## RECORDS SUPPLIED

= Beginning of Section =

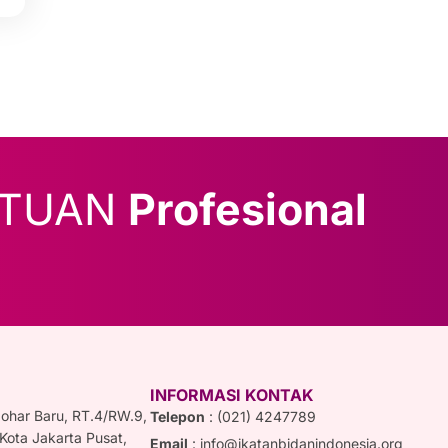
NTUAN
Profesional
INFORMASI KONTAK
Johar Baru, RT.4/RW.9,
Telepon
: (021) 4247789
 Kota Jakarta Pusat,
Email
: info@ikatanbidanindonesia.org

= End of Section =

## EXERCISE DIRECTIONS
Give the listing above again exactly, minus any images.

## EXERCISE OUTPUT
NTUAN
Profesional
INFORMASI KONTAK
Johar Baru, RT.4/RW.9,
Telepon
: (021) 4247789
 Kota Jakarta Pusat,
Email
: info@ikatanbidanindonesia.org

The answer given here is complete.